Few American lives encapsulate the tumult and triumph of the civil rights movement as much as that of author, educator and radical activist Angela Davis. Her wide range of admirers extends to include Will Smith and Jada Pinkett Smith. A professor at UCLA, an open member of the Communist Party and an associate of the Black Panthers, Davis possessed an incendiary cocktail of attributes that made her the establishment’s worst nightmare: not only was she educated, fiercely intelligent and fearlessly outspoken, she was also a socialist, an African-American and a woman.
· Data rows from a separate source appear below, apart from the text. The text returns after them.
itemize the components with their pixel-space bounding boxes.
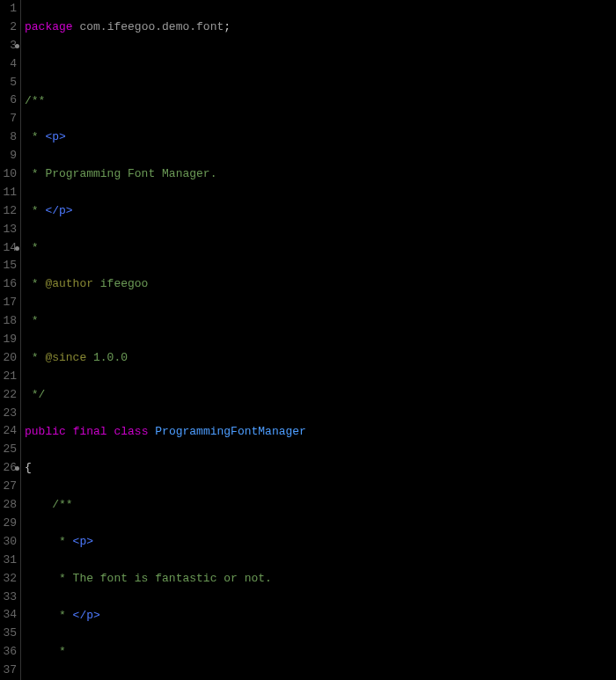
line-number: 26: [2, 459, 17, 478]
class-name: ProgrammingFontManager: [155, 425, 306, 438]
code-line: */: [25, 386, 532, 405]
code-line: *: [25, 239, 532, 258]
keyword-class: class: [114, 425, 148, 438]
line-number: 8: [2, 128, 17, 147]
line-number: 30: [2, 533, 17, 552]
keyword-public: public: [25, 425, 66, 438]
line-number: 18: [2, 312, 17, 331]
line-number: 20: [2, 349, 17, 368]
code-line: * <p>: [25, 128, 532, 147]
line-number: 13: [2, 221, 17, 239]
line-number: 7: [2, 110, 17, 128]
html-tag: </p>: [45, 204, 72, 217]
line-number: 2: [2, 18, 17, 37]
line-number: 29: [2, 515, 17, 533]
line-number: 28: [2, 496, 17, 515]
keyword-final: final: [73, 425, 107, 438]
code-line: *: [25, 643, 532, 662]
keyword-package: package: [25, 20, 73, 33]
javadoc-text: Programming Font Manager.: [45, 167, 216, 180]
code-line: * </p>: [25, 202, 532, 221]
line-number: 25: [2, 441, 17, 459]
line-number: 4: [2, 55, 17, 74]
javadoc-close: */: [25, 388, 45, 401]
code-line: public final class ProgrammingFontManage…: [25, 423, 532, 442]
code-line: * </p>: [25, 607, 532, 625]
javadoc-tag: @since: [45, 351, 86, 364]
line-number: 21: [2, 368, 17, 386]
line-number: 24: [2, 422, 17, 441]
line-number: 12: [2, 202, 17, 221]
code-line: * Programming Font Manager.: [25, 165, 532, 184]
code-line: * @author ifeegoo: [25, 275, 532, 294]
code-line: * @since 1.0.0: [25, 349, 532, 368]
package-path: com.ifeegoo.demo.font: [79, 20, 224, 33]
line-number: 33: [2, 589, 17, 607]
line-number: 16: [2, 275, 17, 294]
code-line: /**: [25, 496, 532, 515]
html-tag: <p>: [73, 535, 93, 548]
line-number: 14: [2, 239, 17, 258]
code-line: * The font is fantastic or not.: [25, 570, 532, 589]
javadoc-tag: @author: [45, 277, 93, 290]
line-number: 1: [2, 0, 17, 18]
line-number: 23: [2, 405, 17, 423]
javadoc-open: /**: [25, 498, 73, 511]
code-line: /**: [25, 92, 532, 111]
line-number: 10: [2, 165, 17, 184]
code-line: {: [25, 459, 532, 478]
line-number: 22: [2, 386, 17, 405]
code-line: [25, 55, 532, 74]
line-number-gutter: 1234567891011121314151617181920212223242…: [0, 0, 21, 680]
code-editor[interactable]: package com.ifeegoo.demo.font; /** * <p>…: [21, 0, 532, 680]
code-line: package com.ifeegoo.demo.font;: [25, 18, 532, 37]
line-number: 32: [2, 570, 17, 589]
line-number: 9: [2, 147, 17, 165]
line-number: 15: [2, 257, 17, 275]
code-line: *: [25, 312, 532, 331]
line-number: 6: [2, 91, 17, 110]
javadoc-text: The font is fantastic or not.: [73, 572, 272, 585]
line-number: 35: [2, 625, 17, 643]
line-number: 31: [2, 552, 17, 570]
line-number: 27: [2, 478, 17, 496]
line-number: 3: [2, 37, 17, 55]
html-tag: <p>: [45, 130, 65, 143]
line-number: 5: [2, 74, 17, 92]
html-tag: </p>: [73, 609, 100, 622]
line-number: 34: [2, 606, 17, 625]
code-line: * <p>: [25, 533, 532, 552]
line-number: 11: [2, 184, 17, 202]
javadoc-open: /**: [25, 94, 45, 107]
line-number: 17: [2, 294, 17, 312]
line-number: 19: [2, 331, 17, 349]
line-number: 36: [2, 643, 17, 662]
line-number: 37: [2, 662, 17, 680]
It’s an understatement to say that not everyone in the U.S. was ready for Angela Davis — and some in fact did their utmost to put her behind bars forever. FREE ANGELA & ALL POLITICAL PRISONERS is the gripping story of how Davis became an international icon of social revolution and progressive politics.

Built around new interviews with Davis, the film recounts her Alabama upbringing, her studies in the U.S. and Europe, and the start of her academic career in the philosophy department at UCLA, where she quickly drew fire for her membership in the CP — which then-governor Ronald Reagan publicly labelled a “provocation.” (Reagan would later amend this, claiming that what really irked him was Davis’ “unprofessionalism.”) A campaign began to have Davis banned from teaching anywhere in the state. She began receiving death threats, which led her to purchase her first firearm.

But Davis’ problems had only just begun: in 1970, she was charged with conspiracy in kidnapping and murder following Jonathan Jackson’s dramatic daylight abduction of Judge Harold Haley from the Marin County courthouse, which ended with Jackson, Haley, and two others dead in a shootout with police. Chronicling Davis’ time in hiding, her eventual arrest and highly publicized trial via archival footage and her own words, this captivating documentary has all the fascination of a crime thriller and a courtroom drama, while touching on contentious issues around racial prejudice, gun control and freedom of speech.